Ultrafast magnetic scattering on ferrimagnets allowed by an intense Yb-based soft x-ray source, that made the cover of Optica. Credit: Ella Maru Studio
INRS researchers and worldwide partners have been successful in looking at spin inside unusual earth materials, using a tabletop ultrafast soft-X-ray microscope, for the first time.
Changing the magnetization, or electron spin, of magnetic products with ultra-short femtosecond laser pulses is an appealing method for speeding up information storage gadgets. In partnership with TU Wien, Austria, the French nationwide synchrotron facility (SOLEIL), and other international partners, Professor François Légarés team at the Institut national de la recherche scientifique (INRS) has made a significant advancement in this field.

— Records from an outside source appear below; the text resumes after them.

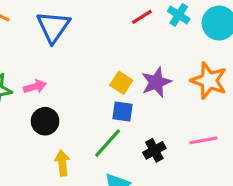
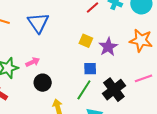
yellow square: (121, 83) -> (86, 41), moved
black cross: (154, 150) -> (114, 90), size x1.6

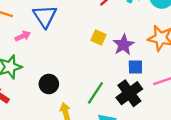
pink arrow: (33, 62) -> (23, 36), moved
blue square: (90, 69) -> (135, 67), moved

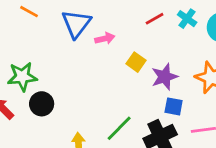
pink arrow: (23, 36) -> (105, 38), moved
black circle: (49, 84) -> (42, 104), moved

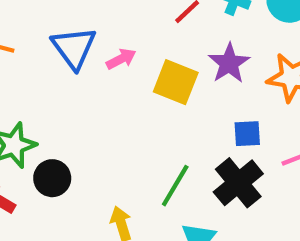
yellow square: (136, 62) -> (176, 82), size x1.5
purple star: (164, 77) -> (229, 63), moved

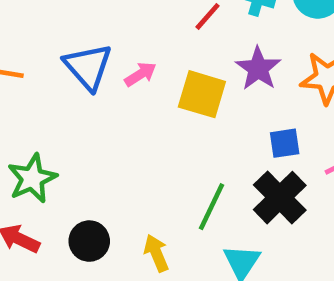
black circle: (52, 178) -> (89, 241), moved

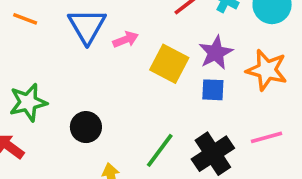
blue square: (285, 143) -> (213, 90), moved
black circle: (89, 241) -> (86, 127), moved

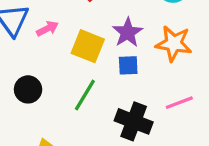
black circle: (86, 127) -> (28, 89), moved
green line: (160, 150) -> (85, 95), moved
black cross: (213, 154) -> (134, 121), turned -30

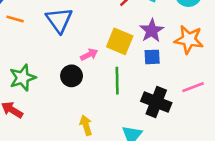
pink arrow: (47, 29) -> (89, 55), moved
green line: (85, 95) -> (117, 81), turned -32

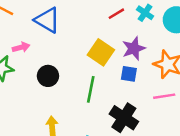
blue triangle: (59, 20) -> (47, 20), turned -36
pink arrow: (89, 55) -> (21, 47), moved
pink line: (193, 87) -> (164, 96), moved

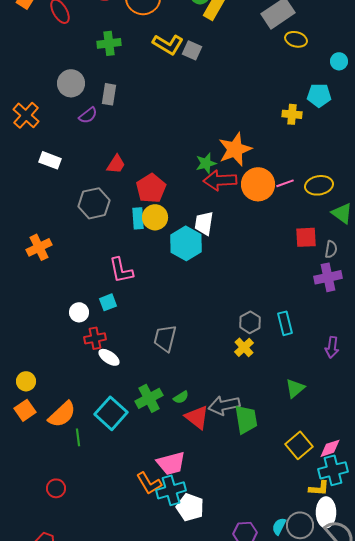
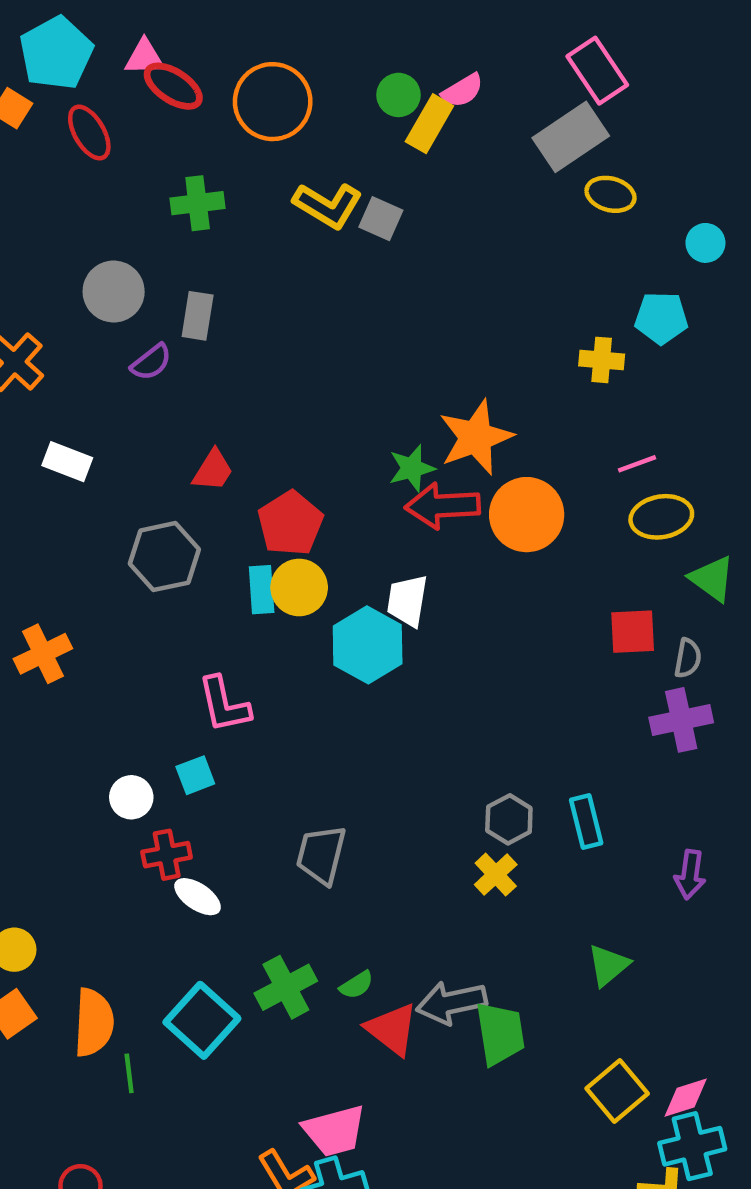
pink line: (285, 183) -> (637, 464), moved
orange semicircle: (62, 414) -> (94, 1023), turned -44

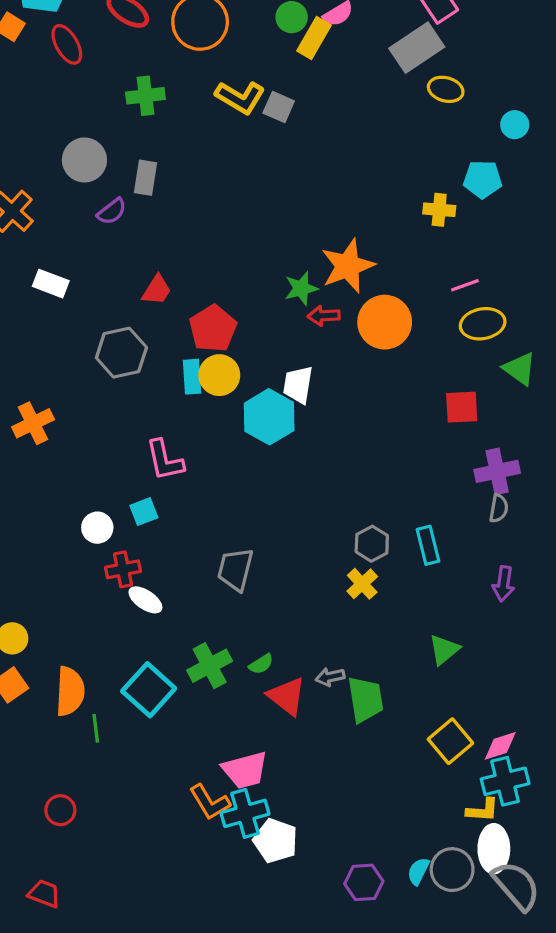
red arrow: (443, 506) -> (324, 316), size x0.6
gray semicircle: (688, 658) -> (499, 508), moved
gray arrow: (451, 1003) -> (330, 677), size x0.6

Previously, studies on the subject have relied greatly on limited-access big X-ray facilities such as free-electron lasers and synchrotrons. The team shows, for the first time, a tabletop ultrafast soft X-ray microscope to spatio-temporally deal with the spin dynamics inside rare earth products, which are assuring for spintronic gadgets.
Switching the magnetization, or electron spin, of magnetic products with ultra-short femtosecond laser pulses is a promising technique for speeding up information storage gadgets. In cooperation with TU Wien, Austria, the French national synchrotron facility (SOLEIL), and other international partners, Professor François Légarés group at the Institut nationwide de la recherche scientifique (INRS) has actually made a considerable advancement in this field. Teacher Légaré stresses the collaborative work in between experts in the advancement of cutting edge light sources and ultrafast characteristics in magnetic products at the nanoscale. “Considering the fast emergence of high-power Ytterbium laser innovation, this work represents substantial capacity for high-performance soft X-ray sources. This new generation of lasers, which will be offered quickly at the Advanced Laser Light Source (ALLS), will have lots of future applications for the fields of physics, chemistry, and even biology,” he says.